# Modern Math - Probability - Previous Year CAT/MBA Questions

You can practice all previous year OMET questions from the topic Modern Math - Probability. This will help you understand the type of questions asked in OMET. It would be best if you clear your concepts before you practice previous year OMET questions.

**XAT 2020 QADI | Modern Math - Probability**

Ashok has a bag containing 40 cards, numbered with the integers from 1 to 40. No two cards are numbered with the same integer. Likewise, his sister Shilpa has another bag containing only five cards that are numbered with the integers from 1 to 5, with no integer repeating. Their mother, Latha, randomly draws one card each from Ashok’s and Shilpa’s bags and notes down their respective numbers. If Latha divides the number obtained from Ashok’s bag by the number obtained from Shilpa’s, what is the probability that the remainder will not be greater than 2?

- A.
0.91

- B.
0.87

- C.
0.94

- D.
0.73

- E.
0.8

Answer: Option B

**Explanation** :

The number of ways of selecting one card from Ashok's bag and other from Shilpa’s bag = ^{40}C_{1} × ^{5}C_{1} = 200 ways

Favourable cases:

**Cards 1 or 2 or 3**: If card 1 or 2 or 3 is drawn from Shilpa’s bad remainder in each case will be less than or equal to 2.

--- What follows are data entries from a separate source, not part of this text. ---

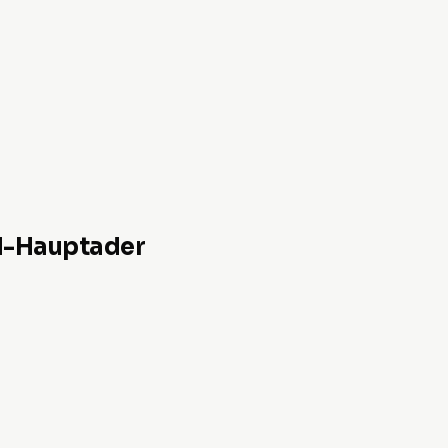
d-Hauptader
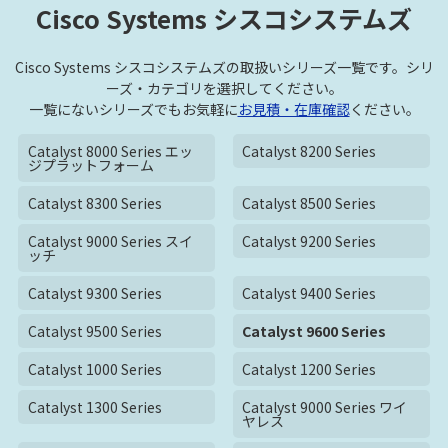
Cisco Systems シスコシステムズ
Cisco Systems シスコシステムズの取扱いシリーズ一覧です。シリ
ーズ・カテゴリを選択してください。
一覧にないシリーズでもお気軽に
お見積・在庫確認
ください。
Catalyst 8000 Series エッ
Catalyst 8200 Series
ジプラットフォーム
Catalyst 8300 Series
Catalyst 8500 Series
Catalyst 9000 Series スイ
Catalyst 9200 Series
ッチ
Catalyst 9300 Series
Catalyst 9400 Series
Catalyst 9500 Series
Catalyst 9600 Series
Catalyst 1000 Series
Catalyst 1200 Series
Catalyst 1300 Series
Catalyst 9000 Series ワイ
ヤレス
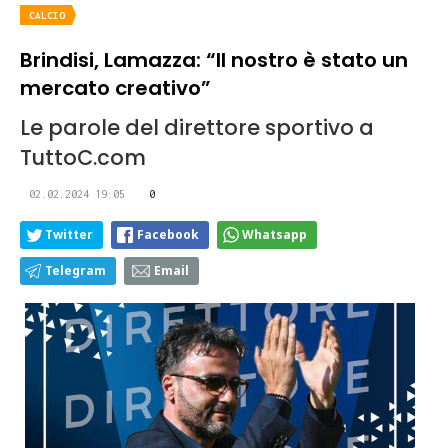
CALCIO
Brindisi, Lamazza: “Il nostro è stato un
mercato creativo”
Le parole del direttore sportivo a
TuttoC.com
02.02.2024 19:05
0
Twitter
Facebook
Whatsapp
Telegram
Email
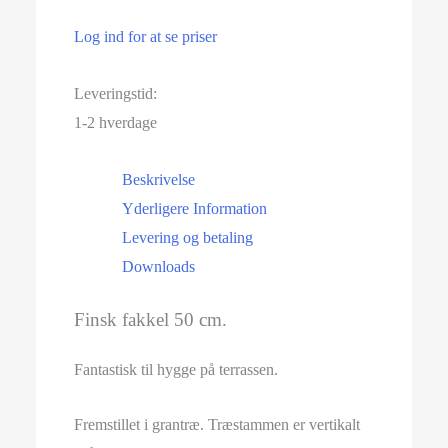
Log ind for at se priser
Leveringstid:
1-2 hverdage
Beskrivelse
Yderligere Information
Levering og betaling
Downloads
Finsk fakkel 50 cm.
Fantastisk til hygge på terrassen.
Fremstillet i grantræ.
Træstammen er vertikalt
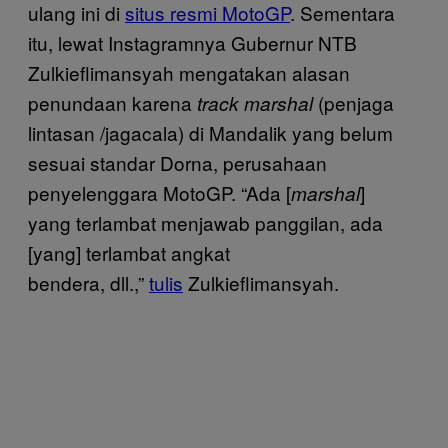
ulang ini di
situs resmi MotoGP
. Sementara
itu, lewat Instagramnya Gubernur NTB
Zulkieflimansyah mengatakan alasan
penundaan karena
(penjaga
track
marshal
lintasan /jagacala) di Mandalik yang belum
sesuai standar Dorna, perusahaan
penyelenggara MotoGP. “Ada [
]
marshal
yang terlambat menjawab panggilan, ada
[yang] terlambat angkat
bendera, dll.,”
tulis
Zulkieflimansyah.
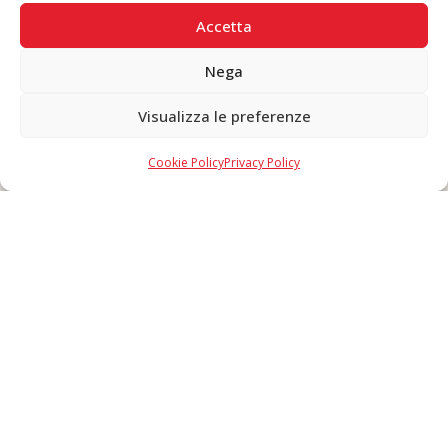
PAGAMENTI SICURI
Accetta
Nega
Visualizza le preferenze
Copyright © 2026 F. Divella S.p.A. - P.IVA 00257660720 - REA: 35658
SDI: MZO2A0U - Tutti i diritti riservati
Cookie Policy
Privacy Policy
Made in Never Before Italia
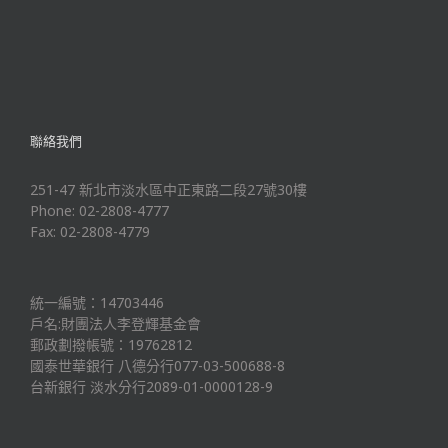
聯絡我們
251-47 新北市淡水區中正東路二段27號30樓
Phone: 02-2808-4777
Fax: 02-2808-4779
統一編號：14703446
戶名:財團法人李登輝基金會
郵政劃撥帳號：19762812
國泰世華銀行 八德分行077-03-500688-8
台新銀行 淡水分行2089-01-0000128-9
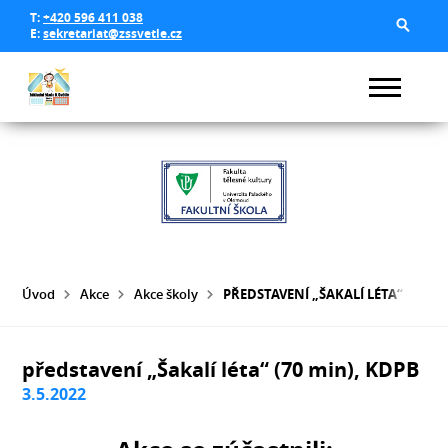
T:
+420 596 411 038
E:
sekretariat@zssvetle.cz
Úvod
Akce
Akce školy
PŘEDSTAVENÍ „ŠAKALÍ LÉTA“ (70 MI
představení „Šakalí léta“ (70 min), KDPB
3.5.2022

∴ Favourable cases = ^{40}C_{1} × ^{3}C_{1} = 120 ways

**Card 4**: If card 4 is drawn from Shilpa’s bag we need to eliminate those cases when the remainder will be 3.

⇒ We need to eliminate those cards from Ashok’s bag which have number of the form 4x + 3.

∴ Cards of the form 4x + 3 are 3, 7, 11, …., 39 i.e., 10 cards.

∴ Favourable cases = (40 – 10) × 1 = 30 ways

**Card 5**: If card 5 is drawn from Shilpa’s bag we need to eliminate those cases when the remainder will be 3 or 4.

⇒ We need to eliminate those cards from Ashok’s bag which have number of the form 5x + 3 or 5x + 4.

∴ Cards of the form 5x + 3 are 3, 8, 13, …., 38 i.e., 8 cards.

∴ Cards of the form 5x + 4 are 4, 9, 14, …., 39 i.e., 8 cards.

∴ Favourable cases = (40 - 16) × 1 = 24 ways

∴ Total Favourable cases = 120 + 30 + 24 = 174 ways

⇒ Probability of remainder not greater than 2 = 174/200 = 0.87

Hence, option (b).

Workspace:

**IIFT 2019 QA | Modern Math - Probability**

According to birth registration data available with the South Delhi Municipal Corporation, 7 babies were born in a particular week in a private hospital. What is the probability that three babies were born on the same day of the week?

- A.
1800/7

^{5} - B.
1600/7

^{5} - C.
2100/7

^{5} - D.
2400/7

^{5}

Answer: Option A

**Explanation** :

The question is wrong and was discarded by IIFT.

Workspace:

**XAT 2018 QADI | Modern Math - Probability**

A coin of radius 3 cm is randomly dropped on a square floor full of square shaped tiles of side 10 cm each. What is the probability that the coin will land completely within a tile? In other words, the coin should not cross the edge of any tile.

- A.
0.91

- B.
0.5

- C.
0.49

- D.
0.36

- E.
0.16

Answer: Option E

**Explanation** :

Let’s consider one of the tiles with side 10 cm. For the coin to land completely within the tile, its centre should fall anywhere inside the square of side 4 cm.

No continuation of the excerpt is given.